Requirement: Transcribe the listing below exactly, leaving nothing out.

Data supplied:
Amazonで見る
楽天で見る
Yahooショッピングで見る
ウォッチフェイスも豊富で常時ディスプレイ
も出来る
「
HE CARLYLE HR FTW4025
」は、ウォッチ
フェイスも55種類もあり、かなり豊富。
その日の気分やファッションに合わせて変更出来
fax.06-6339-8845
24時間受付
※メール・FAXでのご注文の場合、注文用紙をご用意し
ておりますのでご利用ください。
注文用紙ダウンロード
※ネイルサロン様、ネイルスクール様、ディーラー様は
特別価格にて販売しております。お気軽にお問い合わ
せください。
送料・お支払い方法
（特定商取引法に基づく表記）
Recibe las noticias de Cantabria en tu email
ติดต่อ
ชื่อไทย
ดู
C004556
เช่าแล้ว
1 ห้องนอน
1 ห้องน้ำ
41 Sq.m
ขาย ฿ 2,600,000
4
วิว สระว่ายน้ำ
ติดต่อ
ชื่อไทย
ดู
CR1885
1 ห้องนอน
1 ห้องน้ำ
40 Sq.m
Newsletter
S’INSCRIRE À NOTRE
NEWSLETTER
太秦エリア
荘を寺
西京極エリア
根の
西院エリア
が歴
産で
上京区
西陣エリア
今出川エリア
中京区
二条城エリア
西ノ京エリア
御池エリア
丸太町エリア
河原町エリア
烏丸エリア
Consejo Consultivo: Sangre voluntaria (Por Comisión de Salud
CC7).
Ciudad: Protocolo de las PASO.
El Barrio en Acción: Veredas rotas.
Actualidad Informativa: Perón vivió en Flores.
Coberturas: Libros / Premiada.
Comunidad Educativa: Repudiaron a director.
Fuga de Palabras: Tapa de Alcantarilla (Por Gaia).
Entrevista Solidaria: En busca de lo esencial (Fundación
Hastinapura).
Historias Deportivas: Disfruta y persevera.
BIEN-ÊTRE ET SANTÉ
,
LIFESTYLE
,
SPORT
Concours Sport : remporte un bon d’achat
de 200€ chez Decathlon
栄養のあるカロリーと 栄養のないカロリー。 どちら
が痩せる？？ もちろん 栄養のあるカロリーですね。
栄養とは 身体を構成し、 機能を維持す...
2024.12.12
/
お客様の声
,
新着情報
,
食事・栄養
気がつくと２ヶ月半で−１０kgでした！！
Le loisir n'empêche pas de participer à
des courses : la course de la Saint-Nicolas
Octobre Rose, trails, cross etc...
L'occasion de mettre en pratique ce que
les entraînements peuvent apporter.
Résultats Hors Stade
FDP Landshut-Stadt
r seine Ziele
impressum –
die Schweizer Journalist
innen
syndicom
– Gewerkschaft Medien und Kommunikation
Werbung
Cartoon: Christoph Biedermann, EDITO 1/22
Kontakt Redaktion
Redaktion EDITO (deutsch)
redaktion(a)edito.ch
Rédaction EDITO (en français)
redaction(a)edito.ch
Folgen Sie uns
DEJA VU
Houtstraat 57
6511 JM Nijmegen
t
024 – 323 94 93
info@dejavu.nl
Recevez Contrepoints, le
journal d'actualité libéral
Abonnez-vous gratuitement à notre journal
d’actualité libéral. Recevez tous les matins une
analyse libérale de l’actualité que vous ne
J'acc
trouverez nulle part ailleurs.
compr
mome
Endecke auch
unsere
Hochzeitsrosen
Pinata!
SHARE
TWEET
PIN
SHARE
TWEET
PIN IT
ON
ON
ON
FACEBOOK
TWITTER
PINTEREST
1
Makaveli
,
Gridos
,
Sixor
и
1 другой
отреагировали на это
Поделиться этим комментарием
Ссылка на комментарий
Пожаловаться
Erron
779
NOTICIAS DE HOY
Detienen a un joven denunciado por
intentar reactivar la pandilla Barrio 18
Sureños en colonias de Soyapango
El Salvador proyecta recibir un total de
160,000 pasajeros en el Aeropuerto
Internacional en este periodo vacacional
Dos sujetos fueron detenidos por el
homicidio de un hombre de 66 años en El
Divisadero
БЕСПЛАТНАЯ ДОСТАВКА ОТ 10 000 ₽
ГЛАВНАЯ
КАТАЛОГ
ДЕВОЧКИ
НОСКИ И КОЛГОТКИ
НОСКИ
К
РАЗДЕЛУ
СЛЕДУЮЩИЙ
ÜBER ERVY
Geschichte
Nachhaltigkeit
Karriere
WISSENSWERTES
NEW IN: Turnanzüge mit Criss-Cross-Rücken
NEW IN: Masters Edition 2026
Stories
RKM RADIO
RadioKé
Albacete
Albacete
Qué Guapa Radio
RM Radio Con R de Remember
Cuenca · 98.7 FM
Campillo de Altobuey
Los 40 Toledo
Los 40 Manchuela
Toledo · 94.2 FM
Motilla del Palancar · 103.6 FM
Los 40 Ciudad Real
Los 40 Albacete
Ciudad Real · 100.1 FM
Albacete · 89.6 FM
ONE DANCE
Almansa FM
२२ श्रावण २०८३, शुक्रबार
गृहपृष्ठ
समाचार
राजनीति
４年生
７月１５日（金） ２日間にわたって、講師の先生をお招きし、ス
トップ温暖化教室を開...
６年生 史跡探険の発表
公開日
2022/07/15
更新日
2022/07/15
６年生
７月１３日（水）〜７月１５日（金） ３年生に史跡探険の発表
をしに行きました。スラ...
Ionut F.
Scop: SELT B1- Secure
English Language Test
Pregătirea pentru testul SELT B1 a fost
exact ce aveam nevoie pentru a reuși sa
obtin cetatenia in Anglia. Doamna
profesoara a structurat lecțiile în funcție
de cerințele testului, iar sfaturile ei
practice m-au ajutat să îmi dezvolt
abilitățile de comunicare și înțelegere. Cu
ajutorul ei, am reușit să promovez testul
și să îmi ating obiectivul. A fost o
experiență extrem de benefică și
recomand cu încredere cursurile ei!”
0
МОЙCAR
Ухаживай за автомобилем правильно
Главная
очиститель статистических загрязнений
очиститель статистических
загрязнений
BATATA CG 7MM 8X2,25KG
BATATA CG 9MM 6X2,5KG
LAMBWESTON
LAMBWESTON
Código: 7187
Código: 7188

Solution to the exercise:
Amazonで見る
楽天で見る
Yahooショッピングで見る
ウォッチフェイスも豊富で常時ディスプレイ
も出来る
「
HE CARLYLE HR FTW4025
」は、ウォッチ
フェイスも55種類もあり、かなり豊富。
その日の気分やファッションに合わせて変更出来
fax.06-6339-8845
24時間受付
※メール・FAXでのご注文の場合、注文用紙をご用意し
ておりますのでご利用ください。
注文用紙ダウンロード
※ネイルサロン様、ネイルスクール様、ディーラー様は
特別価格にて販売しております。お気軽にお問い合わ
せください。
送料・お支払い方法
（特定商取引法に基づく表記）
Recibe las noticias de Cantabria en tu email
ติดต่อ
ชื่อไทย
ดู
C004556
เช่าแล้ว
1 ห้องนอน
1 ห้องน้ำ
41 Sq.m
ขาย ฿ 2,600,000
4
วิว สระว่ายน้ำ
ติดต่อ
ชื่อไทย
ดู
CR1885
1 ห้องนอน
1 ห้องน้ำ
40 Sq.m
Newsletter
S’INSCRIRE À NOTRE
NEWSLETTER
太秦エリア
荘を寺
西京極エリア
根の
西院エリア
が歴
産で
上京区
西陣エリア
今出川エリア
中京区
二条城エリア
西ノ京エリア
御池エリア
丸太町エリア
河原町エリア
烏丸エリア
Consejo Consultivo: Sangre voluntaria (Por Comisión de Salud
CC7).
Ciudad: Protocolo de las PASO.
El Barrio en Acción: Veredas rotas.
Actualidad Informativa: Perón vivió en Flores.
Coberturas: Libros / Premiada.
Comunidad Educativa: Repudiaron a director.
Fuga de Palabras: Tapa de Alcantarilla (Por Gaia).
Entrevista Solidaria: En busca de lo esencial (Fundación
Hastinapura).
Historias Deportivas: Disfruta y persevera.
BIEN-ÊTRE ET SANTÉ
,
LIFESTYLE
,
SPORT
Concours Sport : remporte un bon d’achat
de 200€ chez Decathlon
栄養のあるカロリーと 栄養のないカロリー。 どちら
が痩せる？？ もちろん 栄養のあるカロリーですね。
栄養とは 身体を構成し、 機能を維持す...
2024.12.12
/
お客様の声
,
新着情報
,
食事・栄養
気がつくと２ヶ月半で−１０kgでした！！
Le loisir n'empêche pas de participer à
des courses : la course de la Saint-Nicolas
Octobre Rose, trails, cross etc...
L'occasion de mettre en pratique ce que
les entraînements peuvent apporter.
Résultats Hors Stade
FDP Landshut-Stadt
r seine Ziele
impressum –
die Schweizer Journalist
innen
syndicom
– Gewerkschaft Medien und Kommunikation
Werbung
Cartoon: Christoph Biedermann, EDITO 1/22
Kontakt Redaktion
Redaktion EDITO (deutsch)
redaktion(a)edito.ch
Rédaction EDITO (en français)
redaction(a)edito.ch
Folgen Sie uns
DEJA VU
Houtstraat 57
6511 JM Nijmegen
t
024 – 323 94 93
info@dejavu.nl
Recevez Contrepoints, le
journal d'actualité libéral
Abonnez-vous gratuitement à notre journal
d’actualité libéral. Recevez tous les matins une
analyse libérale de l’actualité que vous ne
J'acc
trouverez nulle part ailleurs.
compr
mome
Endecke auch
unsere
Hochzeitsrosen
Pinata!
SHARE
TWEET
PIN
SHARE
TWEET
PIN IT
ON
ON
ON
FACEBOOK
TWITTER
PINTEREST
1
Makaveli
,
Gridos
,
Sixor
и
1 другой
отреагировали на это
Поделиться этим комментарием
Ссылка на комментарий
Пожаловаться
Erron
779
NOTICIAS DE HOY
Detienen a un joven denunciado por
intentar reactivar la pandilla Barrio 18
Sureños en colonias de Soyapango
El Salvador proyecta recibir un total de
160,000 pasajeros en el Aeropuerto
Internacional en este periodo vacacional
Dos sujetos fueron detenidos por el
homicidio de un hombre de 66 años en El
Divisadero
БЕСПЛАТНАЯ ДОСТАВКА ОТ 10 000 ₽
ГЛАВНАЯ
КАТАЛОГ
ДЕВОЧКИ
НОСКИ И КОЛГОТКИ
НОСКИ
К
РАЗДЕЛУ
СЛЕДУЮЩИЙ
ÜBER ERVY
Geschichte
Nachhaltigkeit
Karriere
WISSENSWERTES
NEW IN: Turnanzüge mit Criss-Cross-Rücken
NEW IN: Masters Edition 2026
Stories
RKM RADIO
RadioKé
Albacete
Albacete
Qué Guapa Radio
RM Radio Con R de Remember
Cuenca · 98.7 FM
Campillo de Altobuey
Los 40 Toledo
Los 40 Manchuela
Toledo · 94.2 FM
Motilla del Palancar · 103.6 FM
Los 40 Ciudad Real
Los 40 Albacete
Ciudad Real · 100.1 FM
Albacete · 89.6 FM
ONE DANCE
Almansa FM
२२ श्रावण २०८३, शुक्रबार
गृहपृष्ठ
समाचार
राजनीति
４年生
７月１５日（金） ２日間にわたって、講師の先生をお招きし、ス
トップ温暖化教室を開...
６年生 史跡探険の発表
公開日
2022/07/15
更新日
2022/07/15
６年生
７月１３日（水）〜７月１５日（金） ３年生に史跡探険の発表
をしに行きました。スラ...
Ionut F.
Scop: SELT B1- Secure
English Language Test
Pregătirea pentru testul SELT B1 a fost
exact ce aveam nevoie pentru a reuși sa
obtin cetatenia in Anglia. Doamna
profesoara a structurat lecțiile în funcție
de cerințele testului, iar sfaturile ei
practice m-au ajutat să îmi dezvolt
abilitățile de comunicare și înțelegere. Cu
ajutorul ei, am reușit să promovez testul
și să îmi ating obiectivul. A fost o
experiență extrem de benefică și
recomand cu încredere cursurile ei!”
0
МОЙCAR
Ухаживай за автомобилем правильно
Главная
очиститель статистических загрязнений
очиститель статистических
загрязнений
BATATA CG 7MM 8X2,25KG
BATATA CG 9MM 6X2,5KG
LAMBWESTON
LAMBWESTON
Código: 7187
Código: 7188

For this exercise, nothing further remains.